▶ [EXTRACTED ENTRIES]
-----

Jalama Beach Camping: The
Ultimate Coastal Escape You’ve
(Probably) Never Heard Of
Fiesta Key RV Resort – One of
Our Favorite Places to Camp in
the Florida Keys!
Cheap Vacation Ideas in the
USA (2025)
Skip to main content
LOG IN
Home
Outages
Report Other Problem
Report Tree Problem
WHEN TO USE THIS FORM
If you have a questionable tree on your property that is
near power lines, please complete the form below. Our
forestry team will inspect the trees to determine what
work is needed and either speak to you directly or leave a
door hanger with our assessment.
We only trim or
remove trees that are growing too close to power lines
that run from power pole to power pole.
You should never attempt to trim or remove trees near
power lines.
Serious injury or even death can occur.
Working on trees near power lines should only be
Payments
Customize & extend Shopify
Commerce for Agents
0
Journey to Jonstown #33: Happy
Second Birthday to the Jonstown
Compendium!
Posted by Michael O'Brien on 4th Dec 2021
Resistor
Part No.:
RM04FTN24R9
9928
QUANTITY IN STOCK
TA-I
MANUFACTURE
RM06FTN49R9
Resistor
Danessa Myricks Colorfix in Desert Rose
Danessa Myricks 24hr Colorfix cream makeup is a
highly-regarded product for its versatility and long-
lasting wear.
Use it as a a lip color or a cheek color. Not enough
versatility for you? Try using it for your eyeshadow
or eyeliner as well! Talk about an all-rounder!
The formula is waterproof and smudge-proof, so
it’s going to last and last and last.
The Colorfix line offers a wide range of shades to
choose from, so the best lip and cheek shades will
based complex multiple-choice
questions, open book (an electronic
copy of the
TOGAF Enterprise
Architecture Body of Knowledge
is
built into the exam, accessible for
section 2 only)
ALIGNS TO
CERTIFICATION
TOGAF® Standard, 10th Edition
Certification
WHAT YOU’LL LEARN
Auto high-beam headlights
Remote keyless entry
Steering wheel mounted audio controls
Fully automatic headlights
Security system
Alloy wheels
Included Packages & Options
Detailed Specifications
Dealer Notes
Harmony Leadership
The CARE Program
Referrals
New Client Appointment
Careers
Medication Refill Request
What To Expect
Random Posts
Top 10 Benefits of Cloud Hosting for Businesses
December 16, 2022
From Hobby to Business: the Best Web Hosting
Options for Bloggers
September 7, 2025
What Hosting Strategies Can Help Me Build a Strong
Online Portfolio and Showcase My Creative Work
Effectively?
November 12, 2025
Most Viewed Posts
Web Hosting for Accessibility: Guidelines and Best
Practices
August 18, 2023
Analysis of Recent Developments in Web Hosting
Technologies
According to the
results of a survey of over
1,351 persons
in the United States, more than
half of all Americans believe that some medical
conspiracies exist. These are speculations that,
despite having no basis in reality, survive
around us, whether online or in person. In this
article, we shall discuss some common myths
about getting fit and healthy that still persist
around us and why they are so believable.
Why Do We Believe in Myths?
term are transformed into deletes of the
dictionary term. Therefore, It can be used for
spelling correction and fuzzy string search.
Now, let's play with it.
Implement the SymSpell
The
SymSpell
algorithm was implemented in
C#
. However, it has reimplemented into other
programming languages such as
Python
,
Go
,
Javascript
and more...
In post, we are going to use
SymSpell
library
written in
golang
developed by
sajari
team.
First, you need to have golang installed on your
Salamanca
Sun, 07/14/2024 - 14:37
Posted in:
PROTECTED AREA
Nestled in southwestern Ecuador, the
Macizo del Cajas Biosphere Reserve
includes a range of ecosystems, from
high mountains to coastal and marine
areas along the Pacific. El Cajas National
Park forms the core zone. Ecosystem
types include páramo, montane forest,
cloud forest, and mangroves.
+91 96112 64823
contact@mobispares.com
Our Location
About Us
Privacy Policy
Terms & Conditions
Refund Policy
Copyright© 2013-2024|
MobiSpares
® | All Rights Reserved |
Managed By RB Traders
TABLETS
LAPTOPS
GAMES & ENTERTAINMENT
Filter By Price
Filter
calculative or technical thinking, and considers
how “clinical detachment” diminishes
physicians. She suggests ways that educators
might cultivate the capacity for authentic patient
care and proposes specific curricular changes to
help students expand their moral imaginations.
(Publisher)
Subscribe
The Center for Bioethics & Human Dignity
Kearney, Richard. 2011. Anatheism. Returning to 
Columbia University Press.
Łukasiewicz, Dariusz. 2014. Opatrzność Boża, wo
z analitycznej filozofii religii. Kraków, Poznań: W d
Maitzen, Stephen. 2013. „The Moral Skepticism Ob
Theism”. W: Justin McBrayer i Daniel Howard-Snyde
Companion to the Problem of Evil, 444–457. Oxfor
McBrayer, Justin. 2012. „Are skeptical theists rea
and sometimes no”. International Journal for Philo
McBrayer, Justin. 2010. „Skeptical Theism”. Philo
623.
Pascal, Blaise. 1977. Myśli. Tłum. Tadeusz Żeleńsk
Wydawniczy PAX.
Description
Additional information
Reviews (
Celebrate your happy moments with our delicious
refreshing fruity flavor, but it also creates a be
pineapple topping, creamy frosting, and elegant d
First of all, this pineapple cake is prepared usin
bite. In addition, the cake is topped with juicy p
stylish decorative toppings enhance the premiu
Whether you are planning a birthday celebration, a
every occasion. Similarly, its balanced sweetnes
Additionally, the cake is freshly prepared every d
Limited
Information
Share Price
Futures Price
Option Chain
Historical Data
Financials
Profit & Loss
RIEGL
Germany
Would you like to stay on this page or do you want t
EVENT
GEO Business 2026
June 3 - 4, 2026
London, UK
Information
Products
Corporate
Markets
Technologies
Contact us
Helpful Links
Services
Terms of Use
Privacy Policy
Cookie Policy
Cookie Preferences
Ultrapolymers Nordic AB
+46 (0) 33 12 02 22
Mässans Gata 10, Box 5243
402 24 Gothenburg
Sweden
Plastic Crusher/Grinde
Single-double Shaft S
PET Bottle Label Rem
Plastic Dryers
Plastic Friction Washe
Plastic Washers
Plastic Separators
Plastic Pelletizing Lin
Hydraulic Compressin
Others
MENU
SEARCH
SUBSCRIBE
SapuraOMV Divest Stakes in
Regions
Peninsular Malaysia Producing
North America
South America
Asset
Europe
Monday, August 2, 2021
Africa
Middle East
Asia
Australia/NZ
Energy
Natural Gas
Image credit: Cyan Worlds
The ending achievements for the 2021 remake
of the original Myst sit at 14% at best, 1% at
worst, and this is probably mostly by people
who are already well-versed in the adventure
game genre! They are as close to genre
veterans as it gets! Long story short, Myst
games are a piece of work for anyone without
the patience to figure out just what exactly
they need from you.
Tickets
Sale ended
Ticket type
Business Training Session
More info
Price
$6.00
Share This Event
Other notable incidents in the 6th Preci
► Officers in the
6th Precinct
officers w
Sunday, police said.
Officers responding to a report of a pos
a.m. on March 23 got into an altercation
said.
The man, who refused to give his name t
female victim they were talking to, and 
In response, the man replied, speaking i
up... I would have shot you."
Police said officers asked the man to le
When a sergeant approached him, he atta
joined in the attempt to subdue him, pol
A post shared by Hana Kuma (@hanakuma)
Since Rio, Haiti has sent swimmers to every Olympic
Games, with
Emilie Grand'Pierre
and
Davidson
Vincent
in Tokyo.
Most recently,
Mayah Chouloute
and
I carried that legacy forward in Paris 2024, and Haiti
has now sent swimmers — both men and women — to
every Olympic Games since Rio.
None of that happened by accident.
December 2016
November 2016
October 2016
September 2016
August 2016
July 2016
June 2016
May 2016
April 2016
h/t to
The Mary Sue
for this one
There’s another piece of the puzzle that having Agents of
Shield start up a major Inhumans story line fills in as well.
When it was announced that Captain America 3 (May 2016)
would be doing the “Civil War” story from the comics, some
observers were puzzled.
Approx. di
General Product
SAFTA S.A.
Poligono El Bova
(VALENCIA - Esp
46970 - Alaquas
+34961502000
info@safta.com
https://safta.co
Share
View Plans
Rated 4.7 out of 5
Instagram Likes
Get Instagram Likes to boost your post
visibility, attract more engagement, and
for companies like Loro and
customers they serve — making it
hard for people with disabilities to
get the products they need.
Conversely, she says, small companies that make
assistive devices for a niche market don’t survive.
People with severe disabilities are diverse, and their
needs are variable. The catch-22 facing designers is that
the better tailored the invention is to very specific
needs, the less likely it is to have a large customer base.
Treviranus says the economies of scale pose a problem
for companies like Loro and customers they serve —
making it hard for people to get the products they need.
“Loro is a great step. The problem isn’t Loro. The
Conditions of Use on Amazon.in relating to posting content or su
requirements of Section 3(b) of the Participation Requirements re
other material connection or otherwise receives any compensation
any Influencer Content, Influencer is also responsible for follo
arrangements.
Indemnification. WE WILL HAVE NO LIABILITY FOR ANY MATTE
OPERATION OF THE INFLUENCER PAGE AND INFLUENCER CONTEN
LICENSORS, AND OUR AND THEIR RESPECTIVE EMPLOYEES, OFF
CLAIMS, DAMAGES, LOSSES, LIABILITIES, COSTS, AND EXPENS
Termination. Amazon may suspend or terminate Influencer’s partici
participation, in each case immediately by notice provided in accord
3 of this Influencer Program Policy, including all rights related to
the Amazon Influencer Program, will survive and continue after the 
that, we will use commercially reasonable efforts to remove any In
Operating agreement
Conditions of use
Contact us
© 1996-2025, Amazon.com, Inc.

-----

▶ [PROBLEM STATEMENT]
Show every line of the listing in which the string "having" can be found.

▶ [ANSWER TO THE EXERCISE]
despite having no basis in reality, survive
There’s another piece of the puzzle that having Agents of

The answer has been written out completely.